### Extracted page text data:

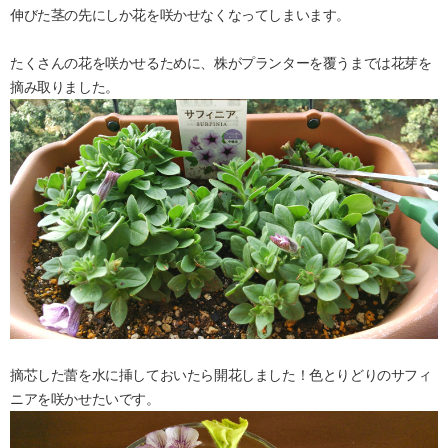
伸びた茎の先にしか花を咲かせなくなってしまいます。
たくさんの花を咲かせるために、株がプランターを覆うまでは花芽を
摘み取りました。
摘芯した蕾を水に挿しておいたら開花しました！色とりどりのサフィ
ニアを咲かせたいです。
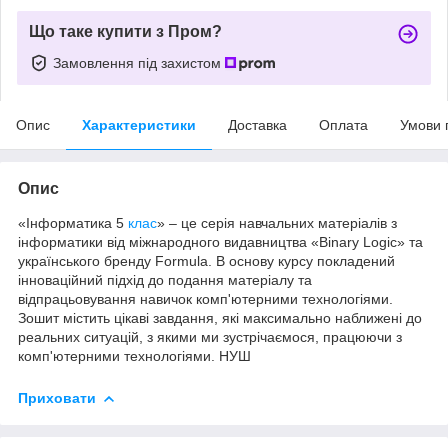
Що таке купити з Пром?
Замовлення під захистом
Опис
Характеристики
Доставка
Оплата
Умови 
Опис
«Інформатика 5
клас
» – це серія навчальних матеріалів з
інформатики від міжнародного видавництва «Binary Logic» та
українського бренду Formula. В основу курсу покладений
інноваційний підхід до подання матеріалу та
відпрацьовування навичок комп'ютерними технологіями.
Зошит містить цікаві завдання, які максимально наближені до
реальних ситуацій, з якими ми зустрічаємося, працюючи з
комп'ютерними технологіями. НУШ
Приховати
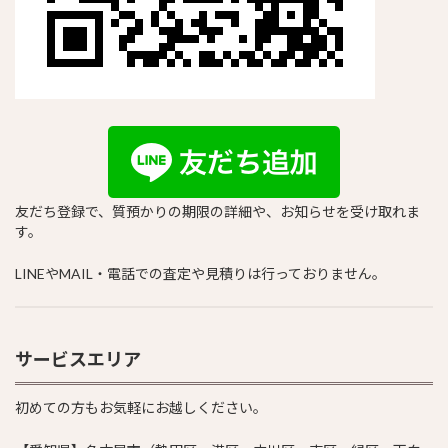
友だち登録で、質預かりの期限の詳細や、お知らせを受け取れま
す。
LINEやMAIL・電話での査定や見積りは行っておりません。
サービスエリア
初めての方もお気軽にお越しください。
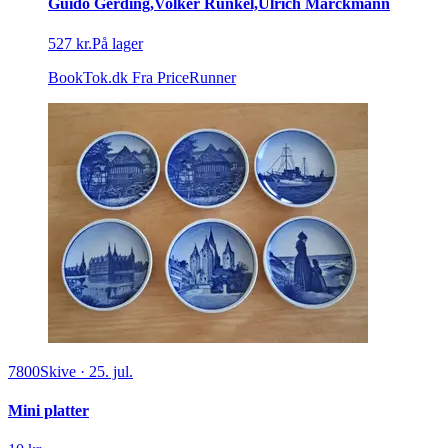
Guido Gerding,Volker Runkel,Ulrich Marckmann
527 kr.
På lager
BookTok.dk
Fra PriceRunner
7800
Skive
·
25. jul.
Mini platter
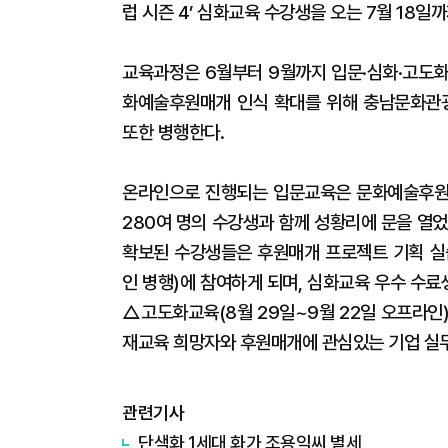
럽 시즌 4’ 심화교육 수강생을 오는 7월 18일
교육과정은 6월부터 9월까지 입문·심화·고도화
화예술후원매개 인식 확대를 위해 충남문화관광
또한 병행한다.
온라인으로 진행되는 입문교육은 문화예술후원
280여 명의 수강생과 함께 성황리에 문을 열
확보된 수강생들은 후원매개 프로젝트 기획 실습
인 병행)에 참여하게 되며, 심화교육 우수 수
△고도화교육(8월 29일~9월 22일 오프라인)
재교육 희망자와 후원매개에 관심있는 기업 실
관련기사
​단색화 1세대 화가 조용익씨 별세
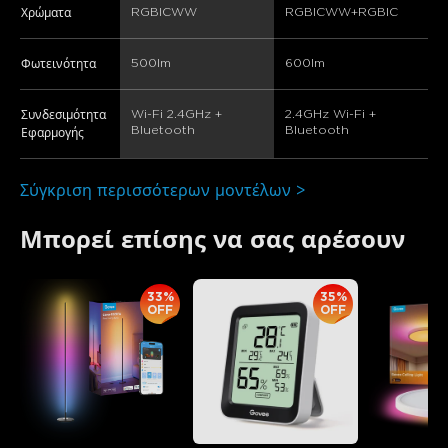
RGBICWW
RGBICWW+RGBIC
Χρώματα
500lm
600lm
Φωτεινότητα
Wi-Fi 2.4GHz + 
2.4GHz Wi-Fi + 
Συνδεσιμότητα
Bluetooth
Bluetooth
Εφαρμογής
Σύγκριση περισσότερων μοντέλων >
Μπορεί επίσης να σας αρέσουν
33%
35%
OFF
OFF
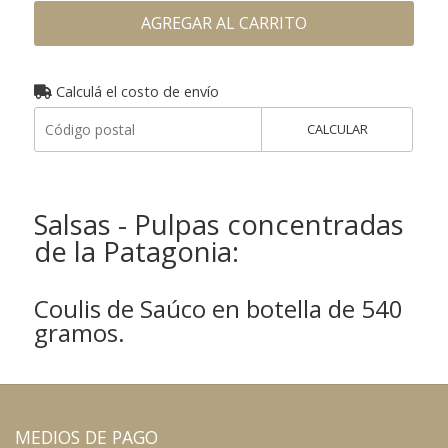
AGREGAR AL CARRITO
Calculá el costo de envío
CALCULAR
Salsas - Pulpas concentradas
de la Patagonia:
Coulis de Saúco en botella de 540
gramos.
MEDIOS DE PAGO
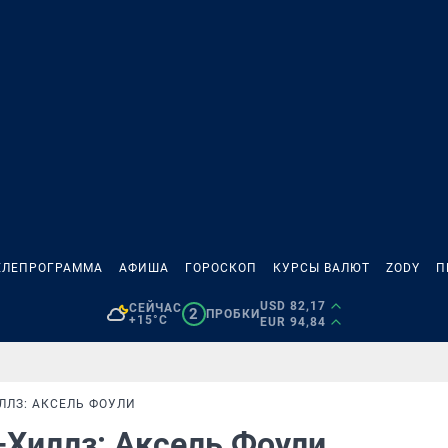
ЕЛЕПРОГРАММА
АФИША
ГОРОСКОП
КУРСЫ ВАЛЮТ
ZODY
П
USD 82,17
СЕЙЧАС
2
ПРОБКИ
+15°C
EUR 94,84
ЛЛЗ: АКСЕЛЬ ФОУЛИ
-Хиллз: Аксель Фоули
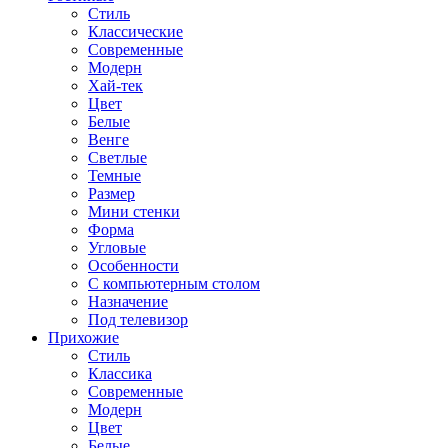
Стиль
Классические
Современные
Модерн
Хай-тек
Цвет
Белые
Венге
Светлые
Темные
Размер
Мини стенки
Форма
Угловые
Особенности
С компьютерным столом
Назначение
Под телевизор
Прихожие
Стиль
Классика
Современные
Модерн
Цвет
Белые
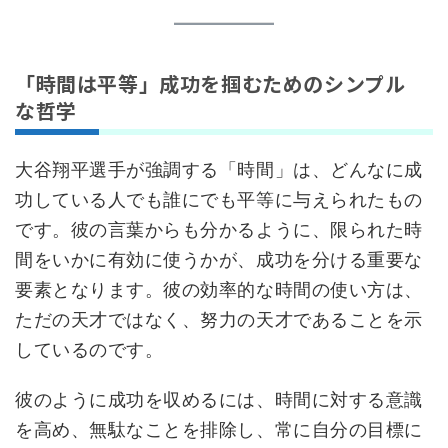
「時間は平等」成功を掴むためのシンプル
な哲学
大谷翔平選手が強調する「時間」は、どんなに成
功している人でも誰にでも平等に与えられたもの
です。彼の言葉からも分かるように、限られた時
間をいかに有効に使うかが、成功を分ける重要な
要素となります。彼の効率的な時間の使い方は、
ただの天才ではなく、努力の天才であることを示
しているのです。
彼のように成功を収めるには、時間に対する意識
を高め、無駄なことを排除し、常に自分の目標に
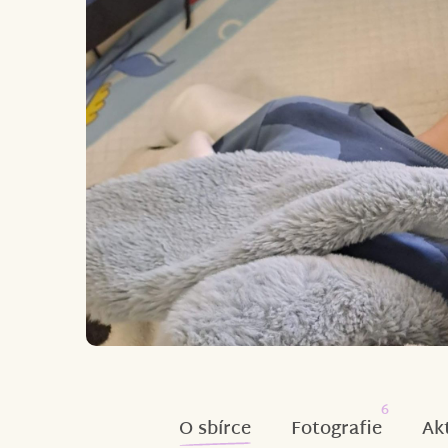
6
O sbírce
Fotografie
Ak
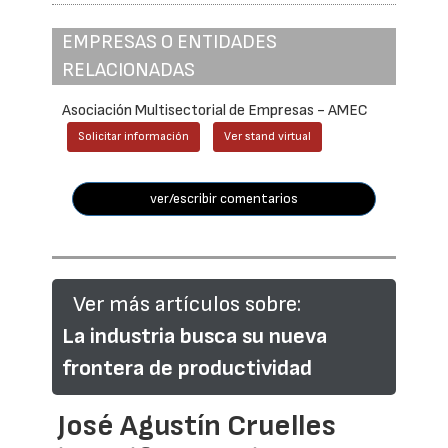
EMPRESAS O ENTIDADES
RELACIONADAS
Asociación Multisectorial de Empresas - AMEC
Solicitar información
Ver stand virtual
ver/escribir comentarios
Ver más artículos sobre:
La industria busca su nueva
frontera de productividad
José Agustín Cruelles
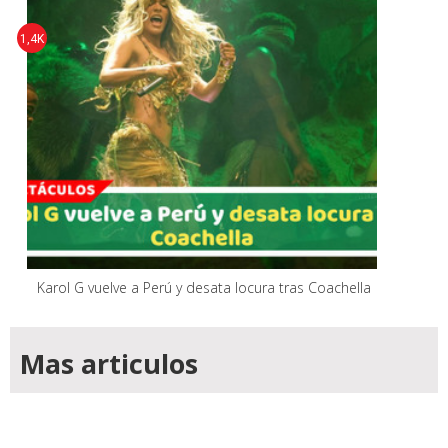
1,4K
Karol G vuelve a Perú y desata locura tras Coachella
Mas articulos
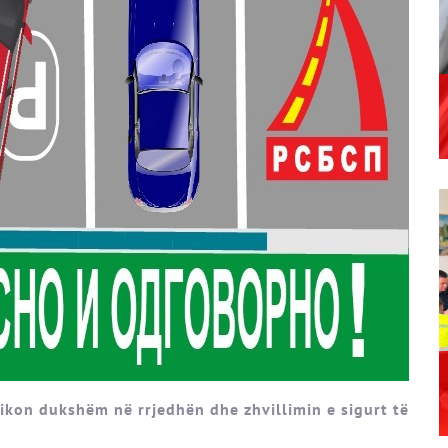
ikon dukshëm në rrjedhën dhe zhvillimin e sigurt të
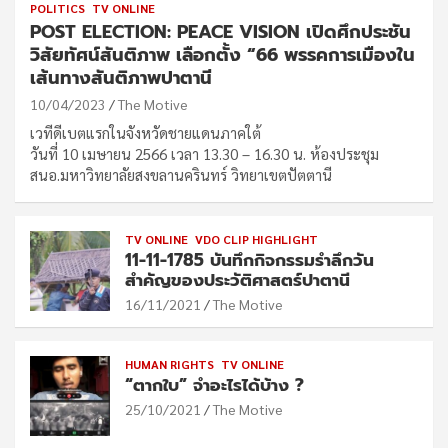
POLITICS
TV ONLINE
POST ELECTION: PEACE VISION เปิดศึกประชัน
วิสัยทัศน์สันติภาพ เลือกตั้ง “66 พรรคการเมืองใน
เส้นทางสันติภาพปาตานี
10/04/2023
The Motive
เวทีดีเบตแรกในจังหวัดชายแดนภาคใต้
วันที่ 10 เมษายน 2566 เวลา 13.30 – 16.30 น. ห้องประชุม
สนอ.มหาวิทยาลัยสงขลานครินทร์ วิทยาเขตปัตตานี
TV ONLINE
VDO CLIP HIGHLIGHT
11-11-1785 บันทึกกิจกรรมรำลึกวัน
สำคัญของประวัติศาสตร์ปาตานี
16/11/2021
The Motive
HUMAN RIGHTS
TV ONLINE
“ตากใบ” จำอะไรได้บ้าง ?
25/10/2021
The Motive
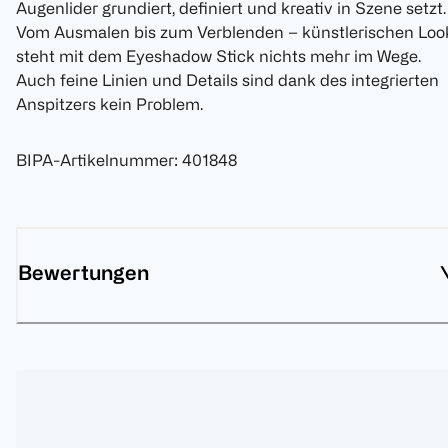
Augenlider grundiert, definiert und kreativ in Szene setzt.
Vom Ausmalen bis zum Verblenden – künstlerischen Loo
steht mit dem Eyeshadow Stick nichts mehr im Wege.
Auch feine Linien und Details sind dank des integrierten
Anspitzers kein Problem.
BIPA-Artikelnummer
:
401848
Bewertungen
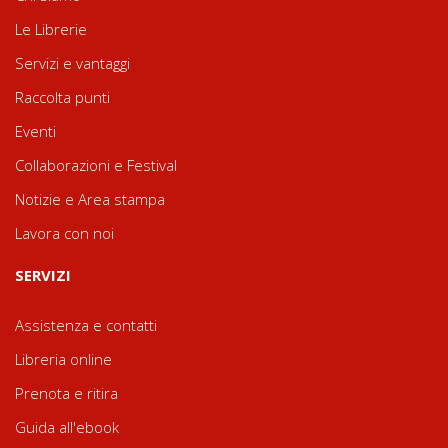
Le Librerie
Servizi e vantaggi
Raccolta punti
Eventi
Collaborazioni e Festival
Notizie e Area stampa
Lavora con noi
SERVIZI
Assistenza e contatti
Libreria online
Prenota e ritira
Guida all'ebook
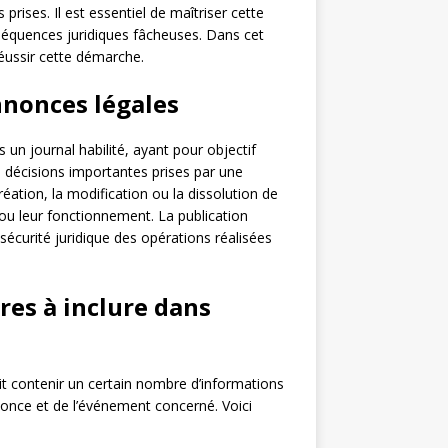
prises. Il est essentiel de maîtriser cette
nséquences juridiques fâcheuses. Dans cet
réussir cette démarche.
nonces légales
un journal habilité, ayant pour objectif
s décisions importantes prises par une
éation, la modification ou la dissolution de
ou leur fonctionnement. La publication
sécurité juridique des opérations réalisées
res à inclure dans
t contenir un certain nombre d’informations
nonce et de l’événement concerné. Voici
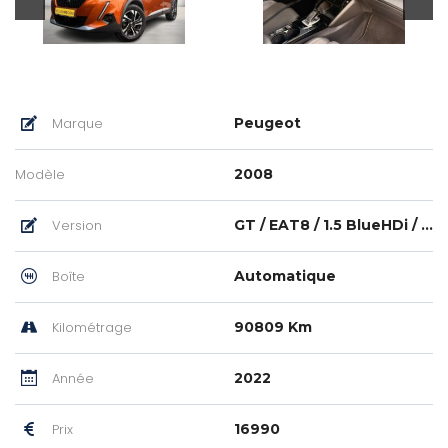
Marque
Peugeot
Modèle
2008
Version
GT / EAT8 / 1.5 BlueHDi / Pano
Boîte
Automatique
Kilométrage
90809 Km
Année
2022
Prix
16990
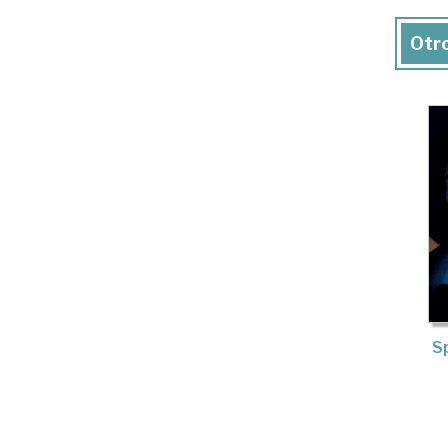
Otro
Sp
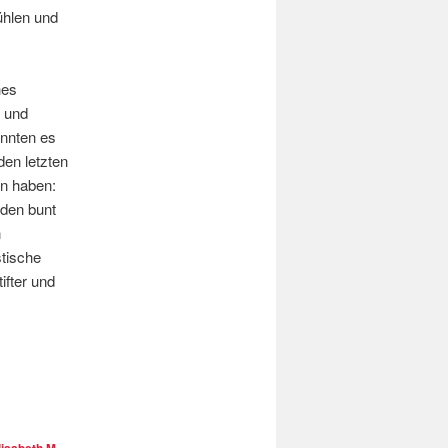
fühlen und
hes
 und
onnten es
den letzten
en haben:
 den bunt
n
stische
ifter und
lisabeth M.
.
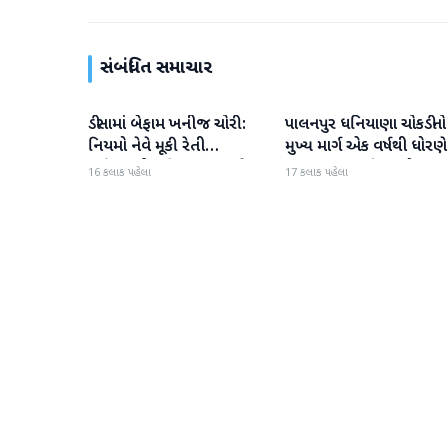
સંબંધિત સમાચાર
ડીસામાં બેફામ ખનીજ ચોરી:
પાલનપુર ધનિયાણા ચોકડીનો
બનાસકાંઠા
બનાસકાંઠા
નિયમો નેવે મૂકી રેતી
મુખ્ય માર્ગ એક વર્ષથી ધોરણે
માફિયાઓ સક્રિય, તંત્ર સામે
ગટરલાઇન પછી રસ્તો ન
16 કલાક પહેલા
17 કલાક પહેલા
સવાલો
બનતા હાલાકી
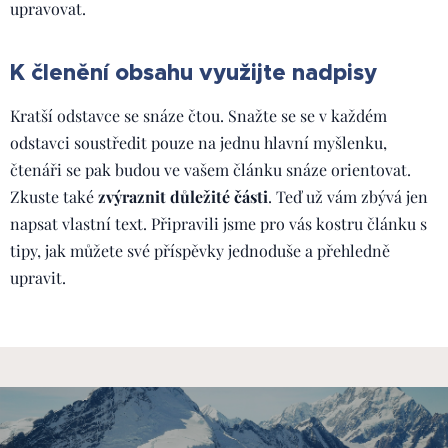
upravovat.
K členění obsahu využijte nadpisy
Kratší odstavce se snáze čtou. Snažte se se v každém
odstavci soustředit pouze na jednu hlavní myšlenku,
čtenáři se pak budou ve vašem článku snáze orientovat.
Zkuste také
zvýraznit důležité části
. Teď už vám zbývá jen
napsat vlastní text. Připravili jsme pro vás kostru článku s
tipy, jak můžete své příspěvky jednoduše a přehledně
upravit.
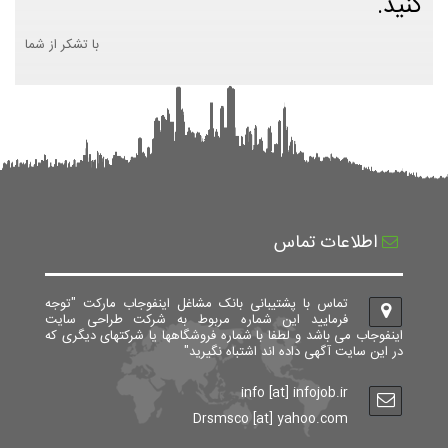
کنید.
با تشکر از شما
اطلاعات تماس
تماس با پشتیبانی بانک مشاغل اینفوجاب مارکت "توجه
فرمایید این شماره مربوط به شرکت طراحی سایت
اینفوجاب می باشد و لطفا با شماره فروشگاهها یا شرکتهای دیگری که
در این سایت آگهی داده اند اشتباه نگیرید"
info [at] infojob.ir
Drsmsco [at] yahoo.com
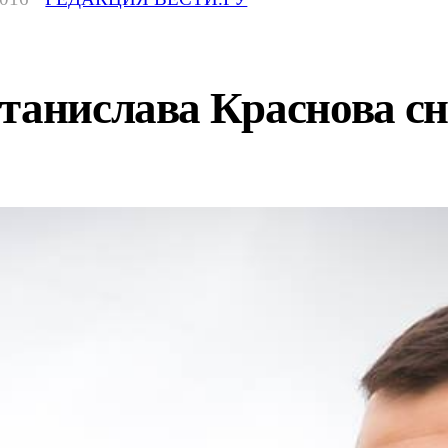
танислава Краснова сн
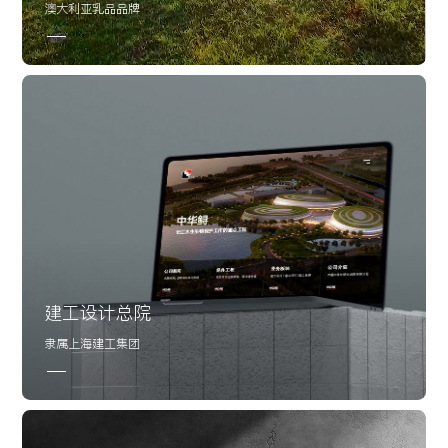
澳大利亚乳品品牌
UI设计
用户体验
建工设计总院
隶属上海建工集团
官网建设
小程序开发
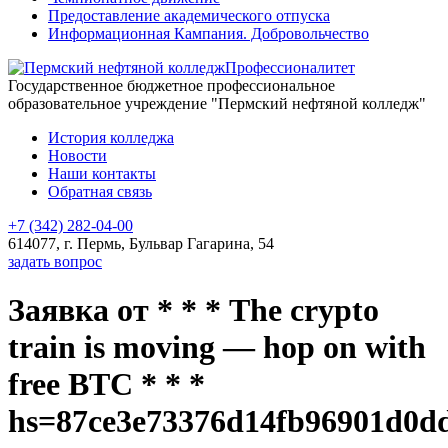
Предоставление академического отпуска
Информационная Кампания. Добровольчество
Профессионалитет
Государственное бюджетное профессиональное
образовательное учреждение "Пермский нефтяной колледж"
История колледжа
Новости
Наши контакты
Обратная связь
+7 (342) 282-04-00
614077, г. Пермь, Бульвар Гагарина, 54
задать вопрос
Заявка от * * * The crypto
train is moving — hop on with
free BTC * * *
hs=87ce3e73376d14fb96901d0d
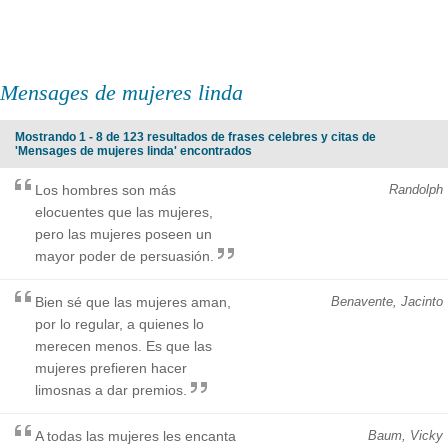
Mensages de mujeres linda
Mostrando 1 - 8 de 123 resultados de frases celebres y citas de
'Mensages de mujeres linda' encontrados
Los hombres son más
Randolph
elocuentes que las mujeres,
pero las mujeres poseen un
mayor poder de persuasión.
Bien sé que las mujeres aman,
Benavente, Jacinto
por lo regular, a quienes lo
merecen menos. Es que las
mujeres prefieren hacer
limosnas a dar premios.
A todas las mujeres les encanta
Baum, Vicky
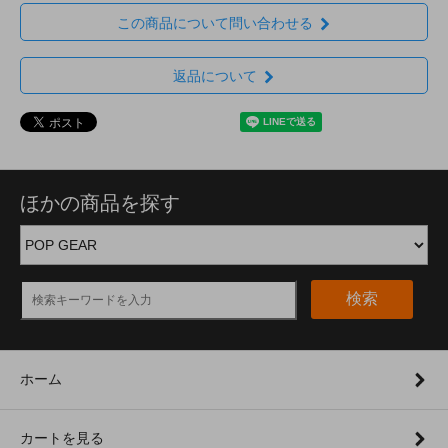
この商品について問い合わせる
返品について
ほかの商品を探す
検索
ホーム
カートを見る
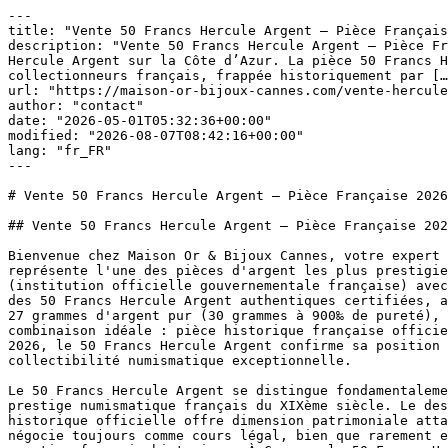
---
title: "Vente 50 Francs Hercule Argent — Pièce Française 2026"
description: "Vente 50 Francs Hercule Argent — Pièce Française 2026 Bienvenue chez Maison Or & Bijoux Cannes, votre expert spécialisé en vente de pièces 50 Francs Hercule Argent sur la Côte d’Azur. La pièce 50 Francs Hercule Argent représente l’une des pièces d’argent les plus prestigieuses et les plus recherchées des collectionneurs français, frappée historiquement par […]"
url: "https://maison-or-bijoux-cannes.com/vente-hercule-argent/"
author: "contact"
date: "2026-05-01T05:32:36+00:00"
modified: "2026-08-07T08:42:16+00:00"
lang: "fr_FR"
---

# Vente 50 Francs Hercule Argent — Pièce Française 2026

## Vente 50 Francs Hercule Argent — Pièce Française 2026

### EXERCISE:
Restate the lines above from the one containing "Servizi e vantaggi" through the one containing "સંબંધિત સમાચાર", inclusive, exactly and without pictures.

### OUTPUT OF THE EXERCISE:
Servizi e vantaggi
Raccolta punti
Eventi
Collaborazioni e Festival
Notizie e Area stampa
Lavora con noi
SERVIZI
Assistenza e contatti
Libreria online
Prenota e ritira
Guida all'ebook
prises. Il est essentiel de maîtriser cette
nséquences juridiques fâcheuses. Dans cet
réussir cette démarche.
nonces légales
un journal habilité, ayant pour objectif
s décisions importantes prises par une
éation, la modification ou la dissolution de
ou leur fonctionnement. La publication
sécurité juridique des opérations réalisées
res à inclure dans
t contenir un certain nombre d’informations
nonce et de l’événement concerné. Voici
Marque
Peugeot
Modèle
2008
Version
GT / EAT8 / 1.5 BlueHDi / Pano
Boîte
Automatique
Kilométrage
90809 Km
Année
2022
Prix
16990
Otro
Sp
fühlen und
hes
 und
onnten es
den letzten
en haben:
 den bunt
n
stische
ifter und
lisabeth M.
.
સંબંધિત સમાચાર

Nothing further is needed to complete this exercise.